Special Functions – Orthogonal polynomials – Laguerre polynomials

The Laguerre polynomials are orthogonal on the interval \((0,\infty)\) with respect to the gamma distribution \(w(x)=e^{-x}x^{\alpha}\). They can be defined by means of their Rodrigues formula:

\[L_n^{(\alpha)}(x)=\frac{1}{n!}\,\frac{1}{w(x)}\,D^n\left[w(x)\,x^n\right] =\frac{1}{n!}\,e^x\,x^{-\alpha}\,D^n\left[e^{-x}x^{n+\alpha}\right],\quad n=0,1,2,\ldots.\tag1\]

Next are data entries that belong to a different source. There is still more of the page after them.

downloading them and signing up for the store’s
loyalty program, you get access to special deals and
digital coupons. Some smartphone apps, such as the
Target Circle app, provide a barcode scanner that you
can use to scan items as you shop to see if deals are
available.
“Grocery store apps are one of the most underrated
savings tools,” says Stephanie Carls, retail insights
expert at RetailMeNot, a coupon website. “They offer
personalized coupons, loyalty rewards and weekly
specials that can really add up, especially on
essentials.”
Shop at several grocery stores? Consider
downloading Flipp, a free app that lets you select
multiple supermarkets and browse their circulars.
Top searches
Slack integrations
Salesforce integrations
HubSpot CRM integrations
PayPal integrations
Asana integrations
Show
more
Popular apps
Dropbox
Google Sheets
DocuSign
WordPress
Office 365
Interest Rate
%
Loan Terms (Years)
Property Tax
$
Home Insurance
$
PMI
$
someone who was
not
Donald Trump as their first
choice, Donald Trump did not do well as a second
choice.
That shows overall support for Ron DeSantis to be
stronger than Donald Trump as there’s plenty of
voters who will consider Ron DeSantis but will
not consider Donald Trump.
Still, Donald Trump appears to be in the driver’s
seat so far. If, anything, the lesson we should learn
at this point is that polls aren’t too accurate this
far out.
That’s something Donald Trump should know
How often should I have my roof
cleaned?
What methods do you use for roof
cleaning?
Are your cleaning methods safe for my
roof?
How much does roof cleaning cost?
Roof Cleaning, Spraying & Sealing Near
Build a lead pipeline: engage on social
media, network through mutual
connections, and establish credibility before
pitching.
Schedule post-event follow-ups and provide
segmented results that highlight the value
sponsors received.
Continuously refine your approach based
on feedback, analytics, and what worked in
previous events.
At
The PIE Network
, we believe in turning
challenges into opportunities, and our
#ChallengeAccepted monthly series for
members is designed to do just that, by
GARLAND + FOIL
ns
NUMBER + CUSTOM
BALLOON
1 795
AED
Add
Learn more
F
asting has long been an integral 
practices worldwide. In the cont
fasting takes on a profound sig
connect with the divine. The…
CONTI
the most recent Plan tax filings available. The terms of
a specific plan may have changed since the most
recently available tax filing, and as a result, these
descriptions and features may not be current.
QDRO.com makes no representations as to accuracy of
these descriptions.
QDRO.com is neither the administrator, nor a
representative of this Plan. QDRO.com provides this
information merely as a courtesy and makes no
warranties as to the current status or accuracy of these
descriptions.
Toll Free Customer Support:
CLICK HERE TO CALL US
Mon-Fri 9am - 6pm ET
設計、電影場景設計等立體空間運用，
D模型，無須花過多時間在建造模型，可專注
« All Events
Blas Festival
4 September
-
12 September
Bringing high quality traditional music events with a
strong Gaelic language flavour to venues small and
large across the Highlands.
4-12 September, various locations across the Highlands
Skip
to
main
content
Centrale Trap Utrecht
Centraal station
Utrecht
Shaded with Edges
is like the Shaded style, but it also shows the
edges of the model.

Using Leibniz' rule we have

\begin{align*} D^n\left[e^{-x}x^{n+\alpha}\right]&=\sum_{k=0}^n\binom{n}{k}D^ke^{-x}D^{n-k}x^{n+\alpha} =\sum_{k=0}^n\binom{n}{k}(-1)^ke^{-x}(n+\alpha)(n+\alpha-1)\cdots(\alpha+k+1)x^{\alpha+k}\\[2.5mm] &=e^{-x}\,x^{\alpha}\,\sum_{k=0}^n(-1)^k\binom{n}{k}\frac{\Gamma(n+\alpha+1)}{\Gamma(k+\alpha+1)}\,x^k. \end{align*}

Hence we have

\[L_n^{(\alpha)}(x)=\sum_{k=0}^n(-1)^k\binom{n+\alpha}{n-k}\frac{x^k}{k!},\quad n=0,1,2,\ldots,\tag2\]

where

\[\binom{n+\alpha}{n-k}=\frac{\Gamma(n+\alpha+1)}{(n-k)!\,\Gamma(k+\alpha+1)} =\frac{(k+\alpha+1)_{n-k}}{(n-k)!},\quad k=0,1,2,\ldots,n.\]

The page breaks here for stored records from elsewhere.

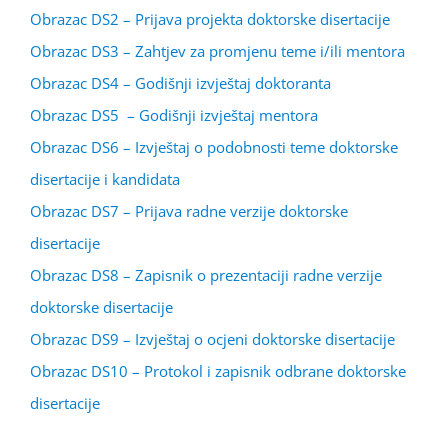
Obrazac DS2 – Prijava projekta doktorske disertacije
Obrazac DS3 – Zahtjev za promjenu teme i/ili mentora
Obrazac DS4 – Godišnji izvještaj doktoranta
Obrazac DS5 – Godišnji izvještaj mentora
Obrazac DS6 – Izvještaj o podobnosti teme doktorske
disertacije i kandidata
Obrazac DS7 – Prijava radne verzije doktorske
disertacije
Obrazac DS8 – Zapisnik o prezentaciji radne verzije
doktorske disertacije
Obrazac DS9 – Izvještaj o ocjeni doktorske disertacije
Obrazac DS10 – Protokol i zapisnik odbrane doktorske
disertacije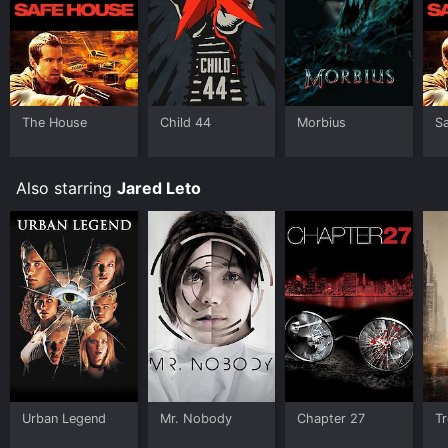
allow you to rent Morbius for a limited time or
purchase the movie and download it to your device.
The House
Child 44
Morbius
S
Also starring
Jared Leto
Urban Legend
Mr. Nobody
Chapter 27
Tr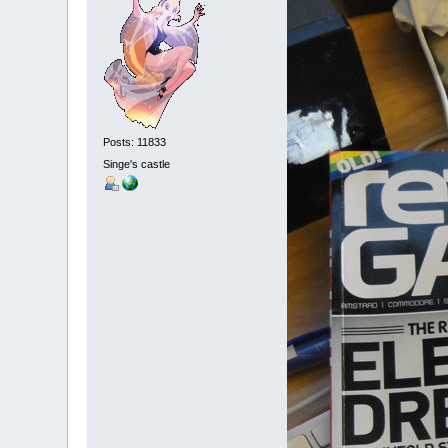
Posts: 11833
Singe's castle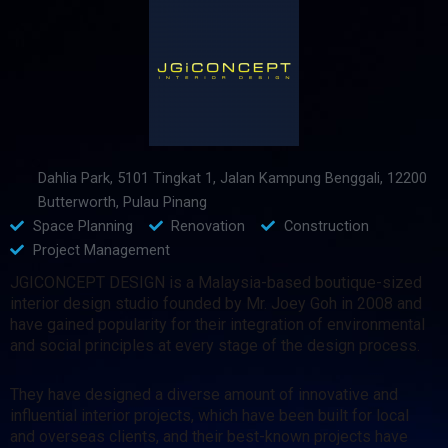
Dahlia Park, 5101 Tingkat 1, Jalan Kampung Benggali, 12200
Butterworth, Pulau Pinang
Space Planning
Renovation
Construction
Project Management
JGICONCEPT DESIGN is a Malaysia-based boutique-sized
interior design studio founded by Mr. Joey Goh in 2008 and
have gained popularity for their integration of environmental
and social principles at every stage of the design process.
They have designed a diverse amount of innovative and
influential interior projects, which have been built for local
and overseas clients, and their best-known projects have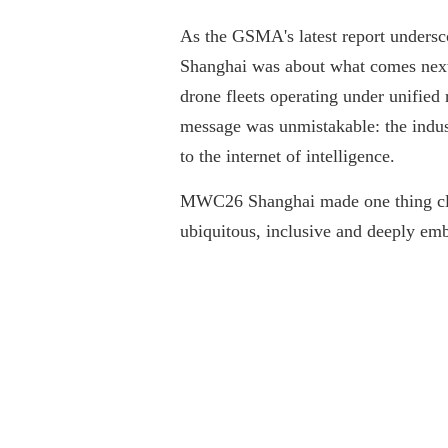
As the GSMA's latest report undersc
Shanghai was about what comes next.
drone fleets operating under unified 
message was unmistakable: the indust
to the internet of intelligence.
MWC26 Shanghai made one thing clear:
ubiquitous, inclusive and deeply emb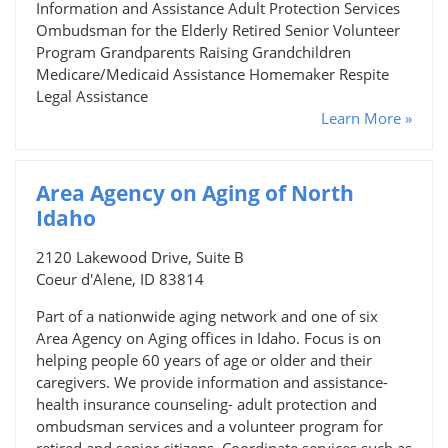
Information and Assistance Adult Protection Services
Ombudsman for the Elderly Retired Senior Volunteer
Program Grandparents Raising Grandchildren
Medicare/Medicaid Assistance Homemaker Respite
Legal Assistance
Learn More »
Area Agency on Aging of North
Idaho
2120 Lakewood Drive, Suite B
Coeur d'Alene, ID 83814
Part of a nationwide aging network and one of six
Area Agency on Aging offices in Idaho. Focus is on
helping people 60 years of age or older and their
caregivers. We provide information and assistance-
health insurance counseling- adult protection and
ombudsman services and a volunteer program for
retired and senior citizens. Coordinate services such as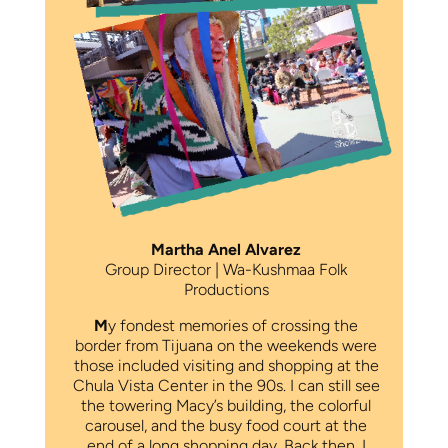
Martha Anel Alvarez
Group Director | Wa-Kushmaa Folk
Productions
M
y fondest memories of crossing the
border from Tijuana on the weekends were
those included visiting and shopping at the
Chula Vista Center in the 90s. I can still see
the towering Macy’s building, the colorful
carousel, and the busy food court at the
end of a long shopping day. Back then, I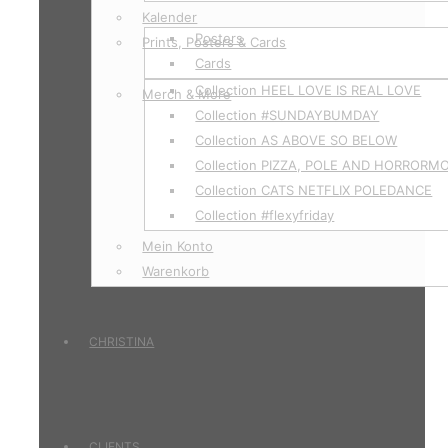
Kalender
Posters
Prints, Posters & Cards
Cards
Collection HEEL LOVE IS REAL LOVE
Merch & More
Collection #SUNDAYBUMDAY
Collection AS ABOVE SO BELOW
Collection PIZZA, POLE AND HORRORM
Collection CATS NETFLIX POLEDANCE
Collection #flexyfriday
Mein Konto
Warenkorb
CHRISTINA
CLIENTS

This proves that \(L_n^{(\alpha)}(x)\) is a polynomial of degree \(n\). Since

\[(-1)^k\binom{n+\alpha}{n-k}=\frac{(-1)^k}{(n-k)!}\,\frac{(\alpha+1)_n}{(\alpha+1)_k} =\frac{(\alpha+1)_n}{n!}\,\frac{(-n)_k}{(\alpha+1)_k},\quad k=0,1,2,\ldots,n\]

we also have

\[L_n^{(\alpha)}(x)=\frac{(\alpha+1)_n}{n!}\sum_{k=0}^n\frac{(-n)_k}{(\alpha+1)_k}\,\frac{x^k}{k!} =\binom{n+\alpha}{n}\,{}_1F_1\left(\genfrac{}{}{0pt}{}{-n}{\alpha+1}\,;\,x\right),\quad n=0,1,2,\ldots.\tag3\]

Note that we have

\[L_n^{(\alpha)}(0)=\binom{n+\alpha}{n}=\frac{(\alpha+1)_n}{n!},\quad n=0,1,2,\ldots\]

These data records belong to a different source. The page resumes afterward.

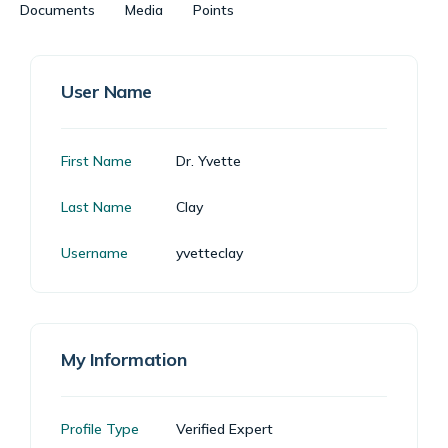
Documents
Media
Points
User Name
First Name
Dr. Yvette
Last Name
Clay
Username
yvetteclay
My Information
Profile Type
Verified Expert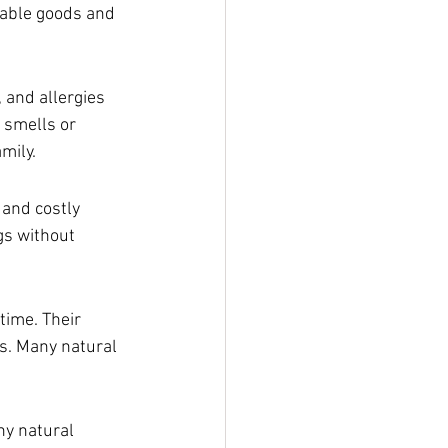
dable goods and 
 and allergies 
 smells or 
mily.
 and costly 
gs without 
ime. Their 
s. Many natural 
ny natural 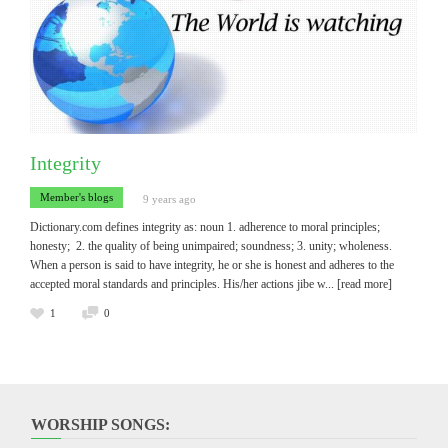
Integrity
Member's blogs
9 years ago
Dictionary.com defines integrity as: noun 1. adherence to moral principles;
honesty; 2. the quality of being unimpaired; soundness; 3. unity; wholeness.
When a person is said to have integrity, he or she is honest and adheres to the
accepted moral standards and principles. His/her actions jibe w
... [read more]
1
0
WORSHIP SONGS:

and that the leading coefficient of the polynomial \(L_n^{(\alpha)}(x)\) equals

\[k_n=\frac{(-1)^n}{n!},\quad n=0,1,2,\ldots.\]

Further we have

\begin{align*} \frac{d}{dx}L_n^{(\alpha)}(x)&=\frac{d}{dx}\sum_{k=0}^n(-1)^k\binom{n+\alpha}{n-k}\frac{x^k}{k!} =\sum_{k=1}^n(-1)^k\binom{n+\alpha}{n-k}\frac{x^{k-1}}{(k-1)!}\\[2.5mm] &=\sum_{k=0}^{n-1}(-1)^{k-1}\binom{n+\alpha}{n-k-1}\frac{x^k}{k!}=-L_{n-1}^{(\alpha+1)}(x),\quad n=1,2,3,\ldots.\tag4 \end{align*}

Now we can prove the orthogonality relation

\[\int_0^{\infty}e^{-x}x^{\alpha}L_m^{(\alpha)}(x)L_n^{(\alpha)}(x)\,dx =\frac{\Gamma(n+\alpha+1)}{n!}\,\delta_{mn},\quad\alpha>-1\tag5\]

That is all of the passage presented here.